Returns the netural submodel with the Stark effect applied.
- get_absorption() AbsorptionSpectrum[source]
Compute the absorption spectrum for the model.
First computes absorption spectrum for the neutral submodel, and then for the charged submodels. Two charged submodels are computed, one with positive field strength and one with negative field strength.
A half-sum is computed between the two charged submodels, with each submodel’s intensities scaled by positive_field_sum_percent and 1 - positive_field_sum_percent, respectively.
Then, the neutral intensities are subtracted from the charged half-sum to get the electroabsorption spectrum.
- Returns:
- AbsorptionSpectrum
the model’s parameterized absorption spectrum.
- get_neutral_submodel() AbsorptionModel[source]
Returns the netural submodel with the Stark effect applied.
This method replaces the neutral submodel’s point values with the Stark model’s point values.
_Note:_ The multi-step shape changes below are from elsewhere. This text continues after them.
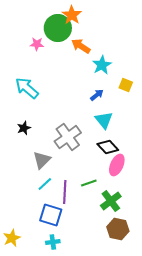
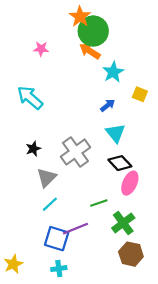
green circle: (58, 28) -> (93, 31), moved
black star: (24, 128) -> (33, 149), moved
purple line: (65, 192) -> (75, 229), moved, turned 65

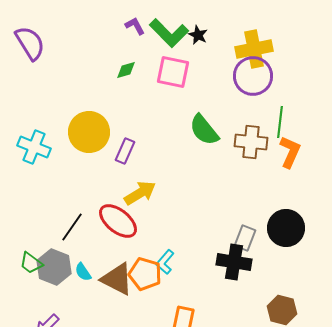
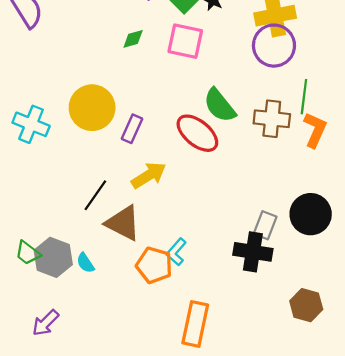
red ellipse: (118, 221) -> (197, 133), moved
black line: (72, 227) -> (95, 195), moved
brown triangle: (117, 279) -> (123, 223), moved

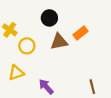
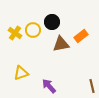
yellow circle: (27, 46) -> (33, 30), moved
No other changes are made to the neutral submodel.
- Returns:
- Model
the neutral submodel for Stark calculations.
- get_charged_submodel(field_strength_scalar: float) AbsorptionModel[source]
Returns a charged submodel with the Stark effect applied.
This method starts with the neutral submodel from get_neutral_submodel and applies the Stark effect. The Stark effect is applied through the Model’s apply_electric_field method. Field strength is multiplied by field_strength_scalar, and all other values are inputted into the method exactly.
- Parameters:
- field_strength_scalarfloat
scalar to multiply the field strength by.
- Returns:
- Model
the charged submodel for Stark calculations.